Linux containers feel like a very weak imitation of what they could be under an ...

ori_b · on July 21, 2019

> Linux lacks a lot of core abstraction properties

No, it's worse than that: It has too many of them, leading to a mess of special cases that you have to deal with. What happens when you have a socket in your file system, and you export it over NFS?

Lacking abstraction properties is fixable -- you can add them. But removing them, especially if they're widely used, is incredibly hard.

jstimpfle · on July 21, 2019

Making good abstractions is hard. On Unix I sometimes wish I could unwrap the stream abstraction, but nevertheless I think it is one of the few abstractions that have really stood the test of time.

Why wouldn't a a socket exported over NFS just work seamlessly?

ori_b · on July 21, 2019

Because it's a kernel data structure thing that exists in the file system. The remote machine doesn't have access to it.

jstimpfle · on July 21, 2019

That's true for regular files as well.

ori_b · on July 22, 2019

No, the remote machine has access to file structures via NFS, which is complicated enough.

NFS doesn't have protocol-level special cases for forwarding operations for the local sockets, handling setsockopt(), various socket ioctls -- which, mind you, are often machine specific, where the data sent in ioctl is ABI dependent. I'm not even sure how you'd do that sort of thing, since NFS is a stateless protocol.

And then you would need to repeat the exercise for these special cases for all of the other special types of node, like /dev. What does it even mean to mmap the video memory of a video card on a remote machine?

And then you'd need to fix the assumptions of all the software that assumes local semantics ("the connection doesn't drop, and poll() is always accurate").

On top of that, you'd need to run on a treadmill to add support for new ioctls.

Do you really want to implement the server side of a protocol that can handle all of the complexity of all you can do on all file systems, with all ioctls, across all node types? How many implementations providing resources via this protocol do you think would exist?

jstimpfle · on July 22, 2019

What does it mean to mmap a file on an NFS server? Isn't it a connection drop when a local process dies, too? What happens when a disk is suddenly removed?

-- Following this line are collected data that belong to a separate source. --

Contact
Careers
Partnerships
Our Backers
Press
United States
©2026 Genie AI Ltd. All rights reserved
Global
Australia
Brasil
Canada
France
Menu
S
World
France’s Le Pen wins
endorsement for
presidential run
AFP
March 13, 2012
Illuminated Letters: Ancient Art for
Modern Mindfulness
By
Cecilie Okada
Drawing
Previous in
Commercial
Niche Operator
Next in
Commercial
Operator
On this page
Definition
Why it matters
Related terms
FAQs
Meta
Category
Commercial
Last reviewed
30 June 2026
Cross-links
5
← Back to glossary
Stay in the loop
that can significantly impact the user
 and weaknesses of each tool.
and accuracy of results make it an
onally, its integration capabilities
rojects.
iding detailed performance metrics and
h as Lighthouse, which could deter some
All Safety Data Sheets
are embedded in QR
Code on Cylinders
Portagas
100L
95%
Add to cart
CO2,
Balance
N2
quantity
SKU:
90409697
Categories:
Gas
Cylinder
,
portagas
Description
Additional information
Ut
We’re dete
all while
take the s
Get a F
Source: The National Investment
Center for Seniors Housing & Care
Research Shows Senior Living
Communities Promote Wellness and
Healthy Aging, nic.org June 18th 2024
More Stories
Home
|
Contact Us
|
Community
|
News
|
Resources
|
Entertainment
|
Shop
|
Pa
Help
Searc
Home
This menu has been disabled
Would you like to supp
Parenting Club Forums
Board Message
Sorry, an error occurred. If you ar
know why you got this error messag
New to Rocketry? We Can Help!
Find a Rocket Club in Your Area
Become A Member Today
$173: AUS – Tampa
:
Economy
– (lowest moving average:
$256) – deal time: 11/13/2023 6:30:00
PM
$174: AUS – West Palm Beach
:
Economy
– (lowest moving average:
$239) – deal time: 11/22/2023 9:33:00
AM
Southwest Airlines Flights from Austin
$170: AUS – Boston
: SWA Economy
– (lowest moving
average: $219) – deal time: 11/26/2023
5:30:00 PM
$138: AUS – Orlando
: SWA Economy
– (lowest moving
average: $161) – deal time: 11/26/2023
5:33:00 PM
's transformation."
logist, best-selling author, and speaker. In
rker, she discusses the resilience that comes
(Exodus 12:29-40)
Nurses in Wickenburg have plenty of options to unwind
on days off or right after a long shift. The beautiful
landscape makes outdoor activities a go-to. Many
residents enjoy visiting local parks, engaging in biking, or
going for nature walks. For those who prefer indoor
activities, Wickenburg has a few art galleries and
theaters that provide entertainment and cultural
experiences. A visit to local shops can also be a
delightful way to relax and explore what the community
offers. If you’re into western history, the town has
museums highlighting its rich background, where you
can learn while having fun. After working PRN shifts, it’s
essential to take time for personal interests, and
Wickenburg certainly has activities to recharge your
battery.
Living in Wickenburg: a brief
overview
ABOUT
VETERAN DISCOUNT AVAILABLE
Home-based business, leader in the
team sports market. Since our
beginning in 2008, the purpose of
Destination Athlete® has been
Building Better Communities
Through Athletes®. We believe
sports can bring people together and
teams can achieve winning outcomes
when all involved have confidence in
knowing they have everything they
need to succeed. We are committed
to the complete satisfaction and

> On top of that, you'd need to run on a treadmill to add support for new ioctls.

Absolutely, it'd be a lot of work. So it's a better idea to not implement many of these things and instead simply return an error.

ori_b · on July 22, 2019

> What does it mean to mmap a file on an NFS server?

It means you have issues around synchronization and performance, if you use it as anything other than a private read only mapping.

And some things are just impossible, like a shared memory ringbuffer. Which is exactly what you do with the memory you mmap from a video card: submit commands to the command ringbuffer.

> So it's a better idea to not implement many of these things and instead simply return an error.

And now you need to start writing multiple code paths in user code, testing which calls work and which don't, one of which will be broken due to lack of testing. And when you guess wrong at the needed operations, software often goes off the rails instead of failing gracefully. Failure modes like blindly retrying forever, or assuming the wrong state of the system and destroying data.

Too many complicated abstractions break the ability to do interesting things with a system. It's death by a thousand edge cases.

On plan 9, you have 9p.

https://9p.io/magic/man2html/5/0intro

That, and process creation/control/namespace management, are the only ways to do anything with the system. There are few edge cases. Implementing a complete, correct server is a matter of hours, not weeks.

jstimpfle · on July 22, 2019

> like a [remote] shared memory ringbuffer.

Technically just as possible, only very slow... Performance is abstracted out by the VFS. You need to stay sane through other measures, like having your software configured right, etc.

> And now you need to start writing multiple code paths in user code

I don't think the number of paths is increased. Any software should handle calls that fail - if only by bailing out. That's acceptable for any operation that just can't complete due to failed assumptions - whether it's about file permissions or that the resource must be "performant" / not on an NFS share, etc.

> 9p.

Now what is the point? How's that different or better? They actually are much more into sharing resources over the network... which means less possible assumptions about availability/reliability/performance. I doubt they can make the shared ringbuffer work better.

ori_b · on July 22, 2019

> Technically just as possible, only very slow... Performance is abstracted out by the VFS.

How would you go about implementing the CPU cache coherency that allows you to do the cross machine compare and swap?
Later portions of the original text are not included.